Working data START

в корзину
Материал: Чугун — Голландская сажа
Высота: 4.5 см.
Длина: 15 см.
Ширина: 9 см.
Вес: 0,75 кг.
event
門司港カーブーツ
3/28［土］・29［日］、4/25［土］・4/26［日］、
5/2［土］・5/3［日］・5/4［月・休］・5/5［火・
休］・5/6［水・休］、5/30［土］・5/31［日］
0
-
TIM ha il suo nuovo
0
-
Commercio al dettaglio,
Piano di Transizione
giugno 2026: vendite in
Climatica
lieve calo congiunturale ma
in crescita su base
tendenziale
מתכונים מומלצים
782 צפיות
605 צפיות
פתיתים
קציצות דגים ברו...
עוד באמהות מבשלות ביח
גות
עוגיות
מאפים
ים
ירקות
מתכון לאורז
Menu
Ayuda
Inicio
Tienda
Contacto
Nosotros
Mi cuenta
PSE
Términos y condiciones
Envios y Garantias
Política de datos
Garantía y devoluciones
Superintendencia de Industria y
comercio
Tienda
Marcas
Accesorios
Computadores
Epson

Working data END
Working data START

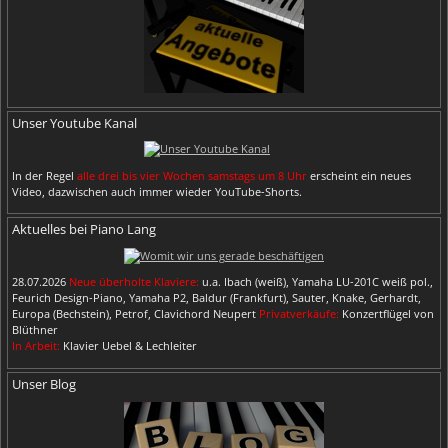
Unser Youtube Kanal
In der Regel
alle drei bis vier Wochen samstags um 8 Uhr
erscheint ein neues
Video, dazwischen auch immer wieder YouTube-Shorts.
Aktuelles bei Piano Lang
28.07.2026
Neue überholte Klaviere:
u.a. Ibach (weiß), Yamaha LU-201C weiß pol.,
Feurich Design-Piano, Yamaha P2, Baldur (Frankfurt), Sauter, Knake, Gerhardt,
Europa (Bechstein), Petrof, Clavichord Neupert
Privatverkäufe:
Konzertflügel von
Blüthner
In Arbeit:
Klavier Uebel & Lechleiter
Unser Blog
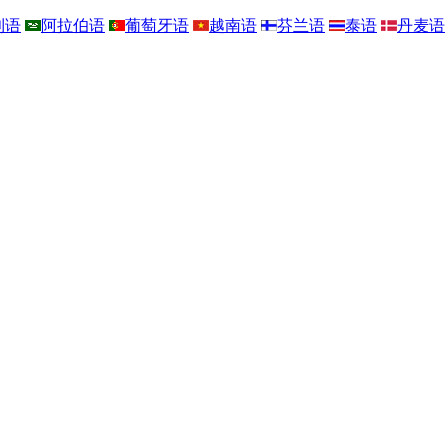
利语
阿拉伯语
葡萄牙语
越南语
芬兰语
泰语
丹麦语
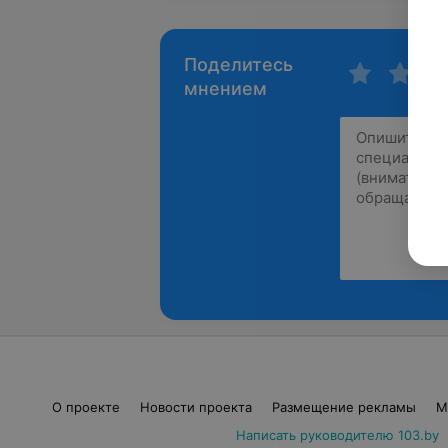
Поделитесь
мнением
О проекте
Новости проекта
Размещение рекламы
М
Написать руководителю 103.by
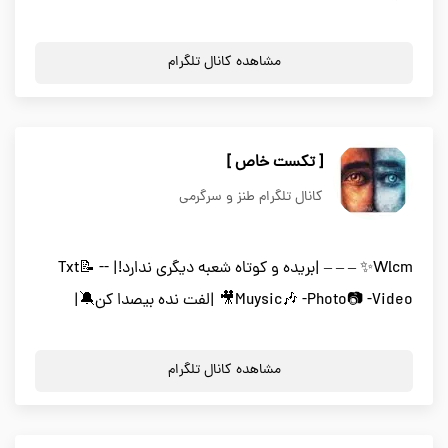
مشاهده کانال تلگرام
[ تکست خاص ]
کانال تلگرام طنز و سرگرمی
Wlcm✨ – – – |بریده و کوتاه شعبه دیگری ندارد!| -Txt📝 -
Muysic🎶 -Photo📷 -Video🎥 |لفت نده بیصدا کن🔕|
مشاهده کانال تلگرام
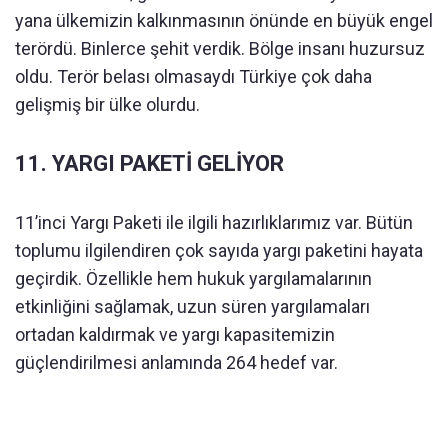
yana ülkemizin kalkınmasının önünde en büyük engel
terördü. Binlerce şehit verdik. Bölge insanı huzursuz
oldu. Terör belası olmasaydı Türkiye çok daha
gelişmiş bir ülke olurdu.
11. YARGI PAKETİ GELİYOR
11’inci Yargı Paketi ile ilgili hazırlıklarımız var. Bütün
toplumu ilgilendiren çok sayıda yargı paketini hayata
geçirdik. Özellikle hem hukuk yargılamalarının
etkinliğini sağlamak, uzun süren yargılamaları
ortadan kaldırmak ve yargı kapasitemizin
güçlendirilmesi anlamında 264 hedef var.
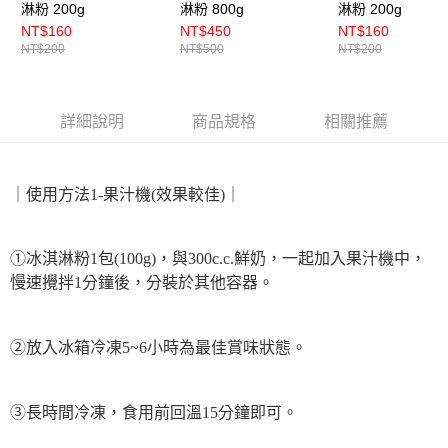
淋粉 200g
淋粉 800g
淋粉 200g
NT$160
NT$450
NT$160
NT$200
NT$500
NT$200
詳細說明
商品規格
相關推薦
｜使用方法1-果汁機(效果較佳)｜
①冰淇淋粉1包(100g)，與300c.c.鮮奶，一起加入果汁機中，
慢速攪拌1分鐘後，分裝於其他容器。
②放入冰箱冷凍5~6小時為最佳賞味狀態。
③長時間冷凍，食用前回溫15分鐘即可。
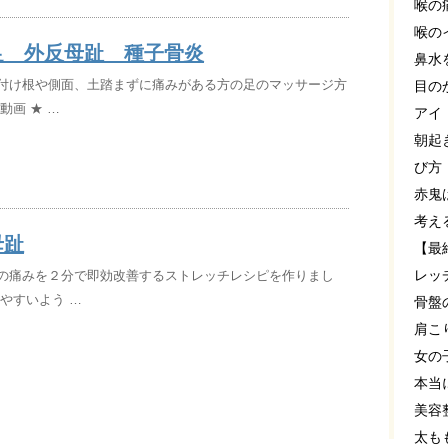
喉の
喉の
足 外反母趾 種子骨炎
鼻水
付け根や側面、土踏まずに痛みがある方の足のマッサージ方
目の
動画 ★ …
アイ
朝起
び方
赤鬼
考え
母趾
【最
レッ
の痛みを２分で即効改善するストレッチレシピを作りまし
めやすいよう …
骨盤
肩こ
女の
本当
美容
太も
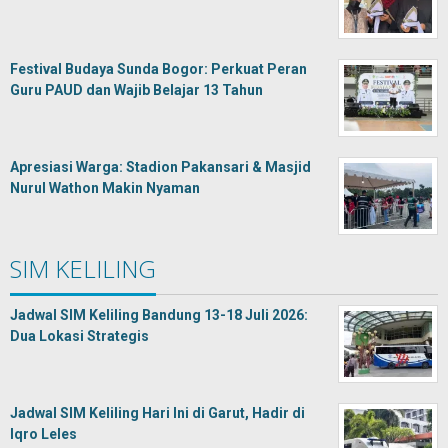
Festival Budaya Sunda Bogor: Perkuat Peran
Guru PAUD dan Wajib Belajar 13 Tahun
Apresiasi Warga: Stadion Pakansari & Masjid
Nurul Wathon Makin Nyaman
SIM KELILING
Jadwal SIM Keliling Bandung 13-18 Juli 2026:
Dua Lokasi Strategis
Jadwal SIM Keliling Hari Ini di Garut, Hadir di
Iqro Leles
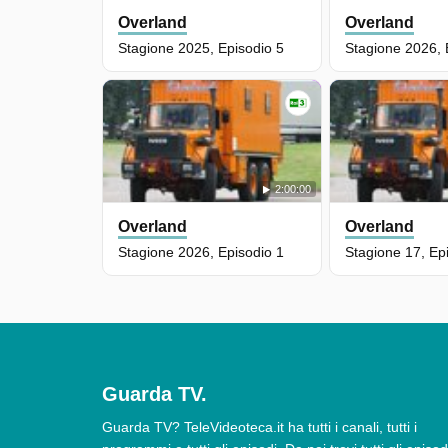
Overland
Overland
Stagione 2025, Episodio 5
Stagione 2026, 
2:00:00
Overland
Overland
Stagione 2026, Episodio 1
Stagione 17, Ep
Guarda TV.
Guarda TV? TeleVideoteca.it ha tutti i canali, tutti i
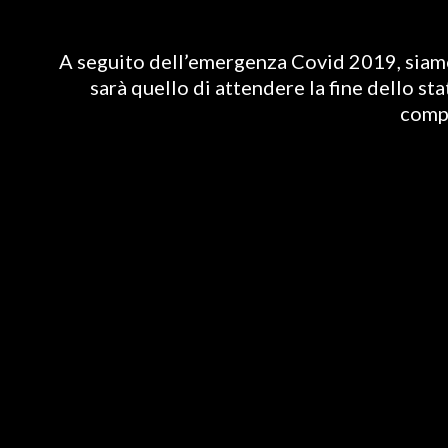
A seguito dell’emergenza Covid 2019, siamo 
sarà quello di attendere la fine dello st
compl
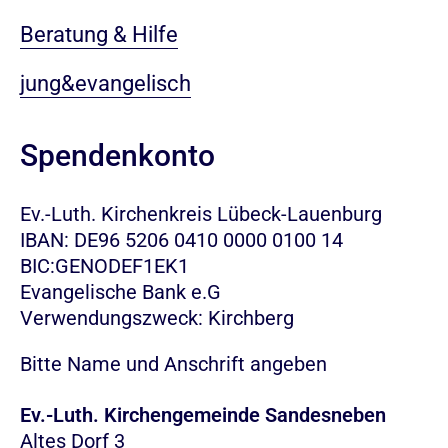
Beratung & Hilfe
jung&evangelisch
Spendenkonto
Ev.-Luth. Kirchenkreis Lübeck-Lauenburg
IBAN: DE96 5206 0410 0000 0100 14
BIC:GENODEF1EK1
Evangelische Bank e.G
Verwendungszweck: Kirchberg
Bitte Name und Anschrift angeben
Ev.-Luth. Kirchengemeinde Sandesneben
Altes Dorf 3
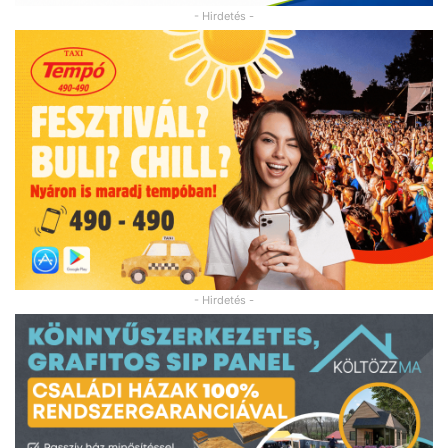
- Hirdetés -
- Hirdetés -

Working data END

→ What is being asked:
The lines to copy are those in the listing that contain the word "Stagione".

→ Written response:
Stagione 2025, Episodio 5
Stagione 2026, 
Stagione 2026, Episodio 1
Stagione 17, Ep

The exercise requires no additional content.